### WORK TO COMPLETE:
Which lines in the data contain the word "jutro"? Please copy each of them.

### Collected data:
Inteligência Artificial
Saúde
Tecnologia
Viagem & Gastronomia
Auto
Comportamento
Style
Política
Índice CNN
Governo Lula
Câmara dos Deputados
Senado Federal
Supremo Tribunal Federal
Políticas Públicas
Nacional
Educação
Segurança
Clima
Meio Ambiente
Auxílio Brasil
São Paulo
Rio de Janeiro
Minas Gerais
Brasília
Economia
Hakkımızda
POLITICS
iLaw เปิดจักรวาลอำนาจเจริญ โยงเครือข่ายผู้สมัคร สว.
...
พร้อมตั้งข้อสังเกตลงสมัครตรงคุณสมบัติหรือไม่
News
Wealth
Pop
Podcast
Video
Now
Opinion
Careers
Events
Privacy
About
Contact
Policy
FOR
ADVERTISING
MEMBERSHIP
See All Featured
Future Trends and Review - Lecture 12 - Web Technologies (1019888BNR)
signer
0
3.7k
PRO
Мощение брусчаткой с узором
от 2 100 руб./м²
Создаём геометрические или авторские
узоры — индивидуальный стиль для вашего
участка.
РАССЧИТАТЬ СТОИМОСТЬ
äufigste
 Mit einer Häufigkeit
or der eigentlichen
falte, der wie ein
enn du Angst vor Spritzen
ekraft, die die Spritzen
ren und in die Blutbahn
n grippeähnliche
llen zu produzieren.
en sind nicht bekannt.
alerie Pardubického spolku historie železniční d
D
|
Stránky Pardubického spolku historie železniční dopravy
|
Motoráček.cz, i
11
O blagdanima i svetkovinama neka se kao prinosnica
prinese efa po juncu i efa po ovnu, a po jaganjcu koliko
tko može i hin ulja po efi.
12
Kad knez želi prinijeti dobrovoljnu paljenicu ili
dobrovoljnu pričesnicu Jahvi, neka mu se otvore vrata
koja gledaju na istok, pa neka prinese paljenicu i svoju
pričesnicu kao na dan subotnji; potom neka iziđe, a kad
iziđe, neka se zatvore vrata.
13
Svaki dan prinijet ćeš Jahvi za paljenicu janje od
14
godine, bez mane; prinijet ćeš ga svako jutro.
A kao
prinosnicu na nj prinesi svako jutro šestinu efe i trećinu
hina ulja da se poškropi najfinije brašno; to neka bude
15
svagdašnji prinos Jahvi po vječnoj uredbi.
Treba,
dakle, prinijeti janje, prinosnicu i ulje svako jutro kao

### RESPONSE FOR THIS EXERCISE:
godine, bez mane; prinijet ćeš ga svako jutro.
prinosnicu na nj prinesi svako jutro šestinu efe i trećinu
dakle, prinijeti janje, prinosnicu i ulje svako jutro kao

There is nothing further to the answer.